MCCONAUGHEY: That I ask myself, ‘what really lights my fire?’ I ask myself, ‘what really turns me on?’ I ask myself, ‘is this something that I feel like I can actually have an original take on this and where, after it’s seen, you might possibly go, nobody else could have played that role?’ I want to be surrounded by a good filmmaker. I want to be in a good story. I don’t want to just play a character that turns me on, with a director that doesn’t know what he’s doing and a story that’s a mess. I don’t want that. So I want to be surrounded by things that I feel are can add up to excellence. If I can define a character’s obsession or obsessions, then I feel like I can fly. Then, man let’s show up on the day and I can give you eight versions of the truth in the same scene. If you don’t understand a guy’s obsession or what his real need is, then you go to work and you try to come up with seven or eight versions of the truth just to try and protect yourself from telling a lie. It’s a whole lot more fun and a whole lot more vital to be able to have eight ideas and eight versions of one truth in this scene, then it is to be in a scene and going ‘I’m just trying to protect myself from a lie.’ I am also now going for the personal experience. I want to be a little scared of the adventure, and maybe not know what the hell I’m going to do. Put myself in a situation where I got to feel like an underdog, and have to figure it out.

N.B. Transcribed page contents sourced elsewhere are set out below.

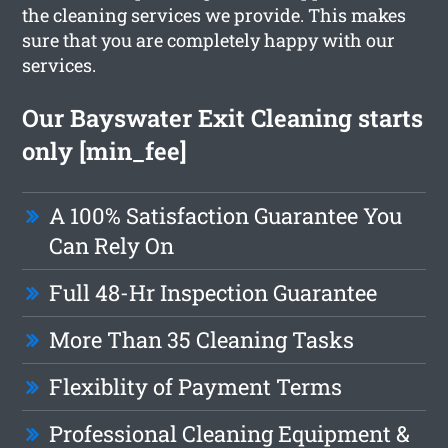
the cleaning services we provide. This makes
sure that you are completely happy with our
services.
Our Bayswater Exit Cleaning starts
only [min_fee]
A 100% Satisfaction Guarantee You
Can Rely On
Full 48-Hr Inspection Guarantee
More Than 35 Cleaning Tasks
Flexiblity of Payment Terms
Professional Cleaning Equipment &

DEADLINE: That was one of the gratifying things about True Detective. You didn’t know if Rust Cohl would kill himself. Or if he was an honest cop or a murderer. I’m not sure ten years ago that I would have had that feeling watching you in a role like that, because you were always the good guy.
MCCONAUGHEY: Right. This is better. And True Detective was like this great extended experience, like you were having an opening weekend, for eight weeks in a row. I’d watch it Sunday, and found myself talking about it all week with friends. And I knew what was going to happen. I’d read the scripts and played the scenes, and I was still engaging in conversations like I didn’t know what was going to happen. I’d watch it again Tuesday and Wednesday, for the pure enjoyment of watching those characters play off each other. I loved it that much, and then I would get excited with the anticipation for the next one. What a wonderful eight weeks.